По утрам, когда степь заливается солнечным светом, когда на травах лежат серебристые росы, журавли опускаются па землю и начинают свои весенние игры. Они кружатся в величаво-плавном, размеренном танце, похожем на весенний танец девушек-степнячек — биелэх. Люди выходят из юрт, путники останавливают скакунов на дороге, чтобы — полюбоваться чудесным хороводом журавлей-красавок.

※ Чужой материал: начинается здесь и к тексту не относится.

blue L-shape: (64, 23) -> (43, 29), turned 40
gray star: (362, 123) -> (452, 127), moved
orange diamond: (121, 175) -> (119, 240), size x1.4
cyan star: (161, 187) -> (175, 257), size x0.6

В любовных играх-танцах журавли выбирают себе подруг. А потом попарно поселяются невдалеке от стоянок пастухов. Девушки-журавли стремятся служить человеку, и если это им удается — постеречь скот подобно умной собаке, вернуть своим бранчливым криком или чувствительными ударами клюва в морду теленка, ушедшего далеко от юрты, прикрыть от орла-беркута ягненка, веселыми поклонами и пляской позабавить хозяина юрты — испытывают радость. А люди отвечают на это добротою и лаской.
Наступает осень. Журавли-девушки собираются в стаи, поднимаются высоко в небо и долго кружат над степью. Прощаются с родиной.
— Курлы, курлы! — несутся их клики из-под облачных высей. — До свидания, люди! Мы вернемся к вам… Курлы, курлы…
В такие вечера, когда бабушка рассказывала улигеры, спать ложились поздно. Максимка забирался под шубу и мгновенно засыпал. Ему в эти ночи снилось всегда что-то хорошее, а что именно — он потом никак не мог вспомнить. А старая Цэрэнлхам, скрестив под собою ноги, оставалась сидеть возле очага.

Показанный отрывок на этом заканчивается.